--- START ---

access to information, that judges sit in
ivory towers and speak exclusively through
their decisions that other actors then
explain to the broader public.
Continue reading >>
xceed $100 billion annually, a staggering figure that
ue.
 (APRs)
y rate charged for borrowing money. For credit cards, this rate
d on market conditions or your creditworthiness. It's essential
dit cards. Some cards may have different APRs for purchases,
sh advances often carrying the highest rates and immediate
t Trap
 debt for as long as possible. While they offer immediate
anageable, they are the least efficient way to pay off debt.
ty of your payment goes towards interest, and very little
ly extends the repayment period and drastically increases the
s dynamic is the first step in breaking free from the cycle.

--- END ---
--- START ---

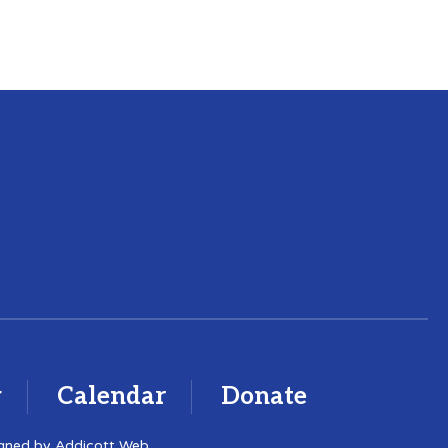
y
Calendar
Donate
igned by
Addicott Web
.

--- END ---
--- START ---

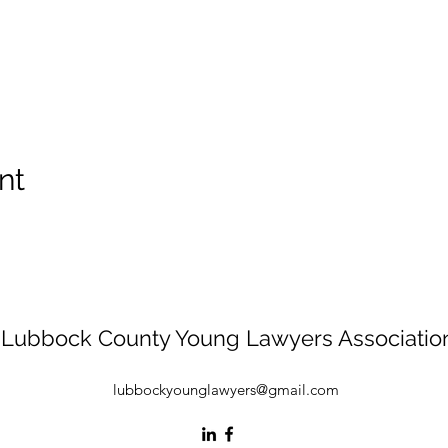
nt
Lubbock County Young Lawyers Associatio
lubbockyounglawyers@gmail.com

--- END ---

■ Task: Only the lines above from the one with "ly extends the" up to and including the one with "s dynamic is" should be repeated, exactly as written.

■ Completed exercise:
ly extends the repayment period and drastically increases the
s dynamic is the first step in breaking free from the cycle.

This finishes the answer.